Mr Frydenberg said there were about 800 individual licence types across the country in manual trades, and that this change would simplify the process.
The government said it hoped cutting costs would make it easier for businesses to operate across borders, or for individual workers to relocate to areas of more work, if needed.
“The new framework will cut red tape, drive job creation and allow workers to move more freely around the country to where the work is,” Mr Frydenberg said.
“This will especially assist our tradies apply their craft around the country without having to get individual licences in each state or territory if they are working across borders.”

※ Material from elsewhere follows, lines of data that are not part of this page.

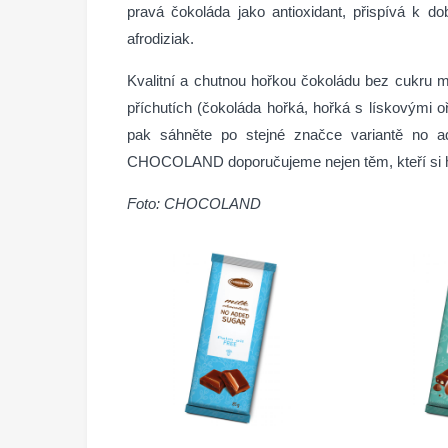
pravá čokoláda jako antioxidant, přispívá k d
afrodiziak.
Kvalitní a chutnou hořkou čokoládu bez cukru
příchutích (čokoláda hořká, hořká s lískovými 
pak sáhněte po stejné značce variantě no 
CHOCOLAND doporučujeme nejen těm, kteří si hlíd
Foto: CHOCOLAND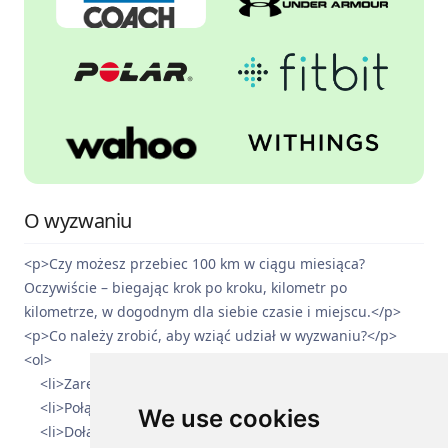
O wyzwaniu
<p>Czy możesz przebiec 100 km w ciągu miesiąca?
Oczywiście – biegając krok po kroku, kilometr po
kilometrze, w dogodnym dla siebie czasie i miejscu.</p>
<p>Co należy zrobić, aby wziąć udział w wyzwaniu?</p>
<ol>
<li>Zarejestruj się na platformie distantrace.com</li>
<li>Połącz swój profil z aplikacją sportową</li>
We use cookies
<li>Dołącz do wyzwania</li>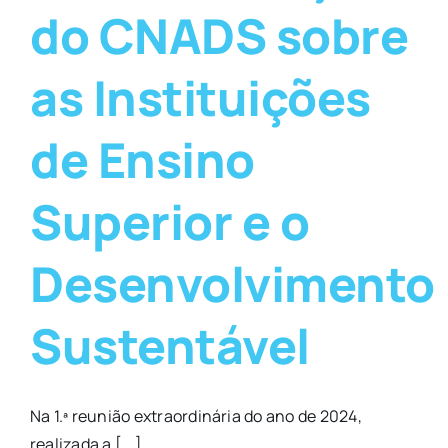
do CNADS sobre
as Instituições
de Ensino
Superior e o
Desenvolvimento
Sustentável
Na 1.ª reunião extraordinária do ano de 2024,
realizada a [...]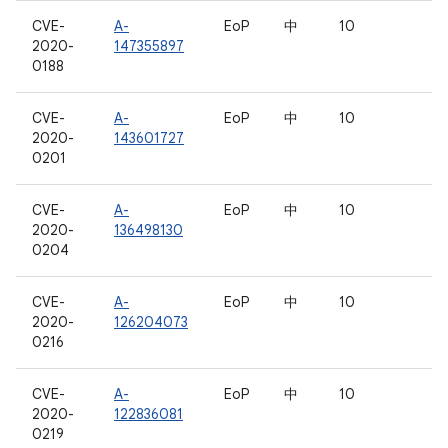
CVE-
A-
EoP
中
10
2020-
147355897
0188
CVE-
A-
EoP
中
10
2020-
143601727
0201
CVE-
A-
EoP
中
10
2020-
136498130
0204
CVE-
A-
EoP
中
10
2020-
126204073
0216
CVE-
A-
EoP
中
10
2020-
122836081
0219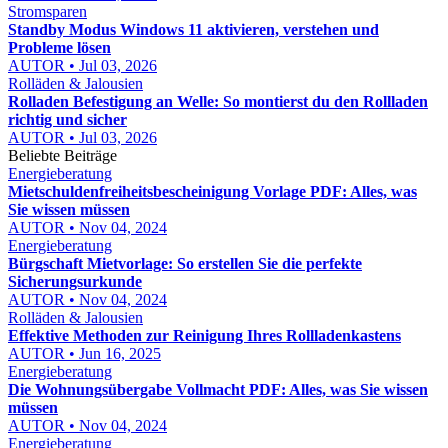
Stromsparen
Standby Modus Windows 11 aktivieren, verstehen und
Probleme lösen
AUTOR • Jul 03, 2026
Rolläden & Jalousien
Rolladen Befestigung an Welle: So montierst du den Rollladen
richtig und sicher
AUTOR • Jul 03, 2026
Beliebte Beiträge
Energieberatung
Mietschuldenfreiheitsbescheinigung Vorlage PDF: Alles, was
Sie wissen müssen
AUTOR • Nov 04, 2024
Energieberatung
Bürgschaft Mietvorlage: So erstellen Sie die perfekte
Sicherungsurkunde
AUTOR • Nov 04, 2024
Rolläden & Jalousien
Effektive Methoden zur Reinigung Ihres Rollladenkastens
AUTOR • Jun 16, 2025
Energieberatung
Die Wohnungsübergabe Vollmacht PDF: Alles, was Sie wissen
müssen
AUTOR • Nov 04, 2024
Energieberatung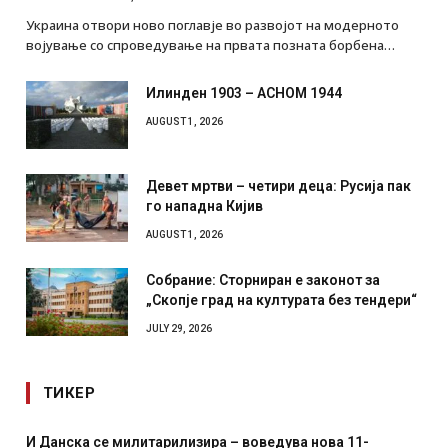
Украина отвори ново поглавје во развојот на модерното
војување со спроведување на првата позната борбена…
Илинден 1903 – АСНОМ 1944
AUGUST 1, 2026
Девет мртви – четири деца: Русија пак
го нападна Кијив
AUGUST 1, 2026
Собрание: Сторниран е законот за
„Скопје град на културата без тендери“
JULY 29, 2026
ТИКЕР
И Данска се милитарилизира – воведува нова 11-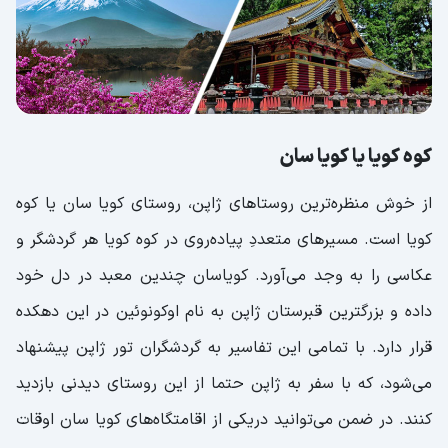
کوه کویا یا کویا سان
از خوش منظره‌ترین روستاهای ژاپن، روستای کویا سان یا کوه
کویا است. مسیرهای متعددِ پیاده‌روی در کوه کویا هر گردشگر و
عکاسی را به وجد می‌آورد. کویاسان چندین معبد در دل خود
داده و بزرگترین قبرستان ژاپن به نام اوکونوئین در این دهکده
قرار دارد. با تمامی این تفاسیر به گردشگران تور ژاپن پیشنهاد
می‌شود، که با سفر به ژاپن حتما از این روستای دیدنی بازدید
کنند. در ضمن می‌توانید دریکی از اقامتگاه‌های کویا سان اوقات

It’s the first time the newly-minted Council on Federal Financial Relations (CFFR) has been tasked by state and territory leaders.
Operating under the National Federation Reform Council structure, which has replaced the Council of Australian Governments (COAG), the financial relations council will report back to the national cabinet in October, ahead of the licensing scheme’s proposed introduction on January 1.
“This reform sees federal, state and territory governments working co-operatively together to get people back to work as restrictions are eased and our economy reopens,” Mr Frydenberg said.
The plan, the intricacies of which will be figured out by the CFFR, will apply to as many trades as possible, with only “limited exceptions” where licensing will not be automatically recognised nationally.
In a 2015 report, the Productivity Commission said it supported the general concept – known as ‘automatic mutual recognition’ – as being a “flexible, low-cost way of facilitating trade and labour mobility”.
The government said applying for multiple licences, even for people working in areas that straddle borders – such as between NSW and the Australian Capital Territory – may currently have to shell out hundreds of dollars for the permission to work in both jurisdictions.
However, a person in the same trade in another part of the country may have to abide by a different set of rules, go through a different qualification process, or pay a totally different set of fees.
The CFFR is set to report to the national cabinet in coming months.